First Isolation of Hepatitis E Virus Genotype 4 in Europe through Swine Surveillance in the Netherlands and Belgium

  • Renate W. Hakze-van der Honing, 
  • Els van Coillie, 
  • Adriaan F. G. Antonis, 
  • Wim H. M. van der Poel
PLOS
x

Abstract

Hepatitis E virus (HEV) genotypes 3 and 4 are a cause of human hepatitis and swine are considered the main reservoir. To study the HEV prevalence and characterize circulating HEV strains, fecal samples from swine in the Netherlands and Belgium were tested by RT-PCR. HEV prevalence in swine was 7–15%. The Dutch strains were characterized as genotype 3, subgroups 3a, 3c and 3f, closely related to sequences found in humans and swine earlier. The HEV strains found in Belgium belonged to genotypes 3f and 4b. The HEV genotype 4 strain was the first ever reported in swine in Europe and an experimental infection in pigs was performed to isolate the virus. The genotype 4 strain readily infected piglets and caused fever and virus shedding. Since HEV4 infections have been reported to run a more severe clinical course in humans this observation may have public health implications.

Introduction

Hepatitis E Virus (HEV) is a small, spherical, non-enveloped single stranded, RNA virus of 27–34 nm with a genome of about 7.2 kb [1]. It is classified as a Hepevirus in the family of Hepeviridae [2]. The RNA contains a short 5′untranslated region (UTR), three overlapping open reading frames (ORF1, ORF2, and ORF3) and a short 3′UTR with a polyA-tail [3], [4]. The ORF1 encodes nonstructural proteins, ORF2 encodes the capsid protein, and ORF3 encodes a small cytoskeleton-associated phosphoprotein [5].

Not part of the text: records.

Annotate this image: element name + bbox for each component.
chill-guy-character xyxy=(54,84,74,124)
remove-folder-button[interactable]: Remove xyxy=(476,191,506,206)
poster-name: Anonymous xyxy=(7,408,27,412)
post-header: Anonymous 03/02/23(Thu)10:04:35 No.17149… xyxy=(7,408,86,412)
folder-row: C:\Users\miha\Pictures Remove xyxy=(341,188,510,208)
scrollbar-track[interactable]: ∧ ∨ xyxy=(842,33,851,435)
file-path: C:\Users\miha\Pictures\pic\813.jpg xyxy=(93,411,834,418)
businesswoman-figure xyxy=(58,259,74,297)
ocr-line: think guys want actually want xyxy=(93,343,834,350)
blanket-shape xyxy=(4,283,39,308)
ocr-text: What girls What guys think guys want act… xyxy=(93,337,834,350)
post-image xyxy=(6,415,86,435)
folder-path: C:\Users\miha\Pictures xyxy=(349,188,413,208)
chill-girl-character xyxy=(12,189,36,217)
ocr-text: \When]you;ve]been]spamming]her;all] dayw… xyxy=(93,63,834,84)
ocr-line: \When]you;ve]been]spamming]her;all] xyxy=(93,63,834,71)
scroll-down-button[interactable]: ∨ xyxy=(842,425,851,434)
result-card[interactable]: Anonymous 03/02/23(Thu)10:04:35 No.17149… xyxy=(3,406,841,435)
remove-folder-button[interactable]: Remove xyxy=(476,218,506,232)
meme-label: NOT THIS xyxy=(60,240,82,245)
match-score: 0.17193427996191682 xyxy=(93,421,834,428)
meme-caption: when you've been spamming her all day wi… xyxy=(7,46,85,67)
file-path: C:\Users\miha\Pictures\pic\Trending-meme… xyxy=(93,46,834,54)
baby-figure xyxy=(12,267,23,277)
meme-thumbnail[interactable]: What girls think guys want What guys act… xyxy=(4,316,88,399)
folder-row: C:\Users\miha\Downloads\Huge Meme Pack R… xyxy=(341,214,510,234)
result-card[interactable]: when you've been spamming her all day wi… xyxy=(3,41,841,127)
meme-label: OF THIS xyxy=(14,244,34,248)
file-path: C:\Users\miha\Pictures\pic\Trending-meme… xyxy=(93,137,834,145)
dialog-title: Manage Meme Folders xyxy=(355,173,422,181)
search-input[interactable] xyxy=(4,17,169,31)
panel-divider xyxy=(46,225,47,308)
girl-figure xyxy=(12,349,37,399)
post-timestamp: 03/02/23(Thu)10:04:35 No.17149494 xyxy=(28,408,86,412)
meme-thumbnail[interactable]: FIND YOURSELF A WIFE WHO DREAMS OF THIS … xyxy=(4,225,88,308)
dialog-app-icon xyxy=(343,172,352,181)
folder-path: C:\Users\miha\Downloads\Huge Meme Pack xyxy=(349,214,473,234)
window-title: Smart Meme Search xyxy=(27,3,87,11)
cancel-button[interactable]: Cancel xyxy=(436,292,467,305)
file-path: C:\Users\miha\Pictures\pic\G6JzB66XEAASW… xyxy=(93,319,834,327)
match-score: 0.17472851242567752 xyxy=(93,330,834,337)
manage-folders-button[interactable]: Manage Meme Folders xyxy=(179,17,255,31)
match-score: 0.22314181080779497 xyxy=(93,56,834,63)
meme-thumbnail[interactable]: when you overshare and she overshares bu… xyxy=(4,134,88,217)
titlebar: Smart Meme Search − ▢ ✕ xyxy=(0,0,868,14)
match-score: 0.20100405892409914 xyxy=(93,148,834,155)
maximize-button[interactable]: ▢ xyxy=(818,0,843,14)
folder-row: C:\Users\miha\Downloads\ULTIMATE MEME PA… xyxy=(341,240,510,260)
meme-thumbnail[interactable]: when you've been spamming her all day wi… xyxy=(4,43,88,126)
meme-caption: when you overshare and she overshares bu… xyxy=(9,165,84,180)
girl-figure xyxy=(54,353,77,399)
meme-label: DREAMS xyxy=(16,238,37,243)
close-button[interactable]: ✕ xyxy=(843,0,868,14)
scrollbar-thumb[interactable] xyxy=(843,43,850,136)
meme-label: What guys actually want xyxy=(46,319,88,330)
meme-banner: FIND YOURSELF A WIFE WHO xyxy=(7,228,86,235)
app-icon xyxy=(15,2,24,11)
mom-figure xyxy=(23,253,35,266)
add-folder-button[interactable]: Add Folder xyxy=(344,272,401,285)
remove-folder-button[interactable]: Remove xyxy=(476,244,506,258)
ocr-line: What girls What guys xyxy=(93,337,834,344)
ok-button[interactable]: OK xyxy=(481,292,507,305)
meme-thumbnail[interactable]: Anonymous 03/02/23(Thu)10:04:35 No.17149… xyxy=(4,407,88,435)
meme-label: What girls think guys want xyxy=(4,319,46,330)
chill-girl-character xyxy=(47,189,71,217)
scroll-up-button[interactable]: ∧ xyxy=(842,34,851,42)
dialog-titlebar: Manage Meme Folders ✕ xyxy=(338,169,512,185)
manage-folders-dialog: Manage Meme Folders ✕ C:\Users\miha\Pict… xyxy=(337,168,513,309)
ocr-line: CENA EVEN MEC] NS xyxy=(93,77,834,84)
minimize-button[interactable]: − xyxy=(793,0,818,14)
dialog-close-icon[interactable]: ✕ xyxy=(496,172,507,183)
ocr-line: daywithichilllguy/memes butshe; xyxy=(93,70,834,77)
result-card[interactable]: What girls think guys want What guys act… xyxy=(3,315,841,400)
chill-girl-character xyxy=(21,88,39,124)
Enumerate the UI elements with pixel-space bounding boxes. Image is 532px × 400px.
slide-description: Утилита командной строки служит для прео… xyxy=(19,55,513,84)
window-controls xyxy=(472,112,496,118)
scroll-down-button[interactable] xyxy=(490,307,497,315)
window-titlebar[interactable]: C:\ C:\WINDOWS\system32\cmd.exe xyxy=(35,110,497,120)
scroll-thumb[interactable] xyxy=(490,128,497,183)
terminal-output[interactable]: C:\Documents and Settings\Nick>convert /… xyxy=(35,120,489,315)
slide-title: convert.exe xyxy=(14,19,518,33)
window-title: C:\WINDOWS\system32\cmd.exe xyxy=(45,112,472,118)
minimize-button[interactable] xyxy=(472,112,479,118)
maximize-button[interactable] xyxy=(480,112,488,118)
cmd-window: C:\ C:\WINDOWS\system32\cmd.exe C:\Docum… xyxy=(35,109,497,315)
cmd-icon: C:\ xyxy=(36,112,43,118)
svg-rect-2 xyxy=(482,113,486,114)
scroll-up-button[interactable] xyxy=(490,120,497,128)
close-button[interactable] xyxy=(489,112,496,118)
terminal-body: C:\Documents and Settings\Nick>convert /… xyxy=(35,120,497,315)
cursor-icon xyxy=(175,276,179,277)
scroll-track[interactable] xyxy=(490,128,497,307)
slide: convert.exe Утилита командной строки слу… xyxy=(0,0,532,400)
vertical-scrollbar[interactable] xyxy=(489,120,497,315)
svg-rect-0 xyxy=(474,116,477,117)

HEV sequences can be classified in four different genotypes, 1, 2, 3 and 4. Genotype1 and 2 circulate primarily in humans, and cause the majority of HEV infections and epidemics in Asia, Africa and Mexico [1]. The relatively conserved genotypes 1 and 2 are subclassified in five (1a–1e) and two (2a–2b) subtypes respectively [5]. Genotype 3 and 4 are primarily detected in swine, genotype 3 is mainly seen in the United States, several European countries and Japan, and genotype 4 is mainly found in Asia [5]. Genotype 3 and 4 are responsible for sporadic cases of acute Hepatitis E in humans. These genotypes are more diverse and are divided in ten (3a–3j) and seven (4a–4g) subtypes [5].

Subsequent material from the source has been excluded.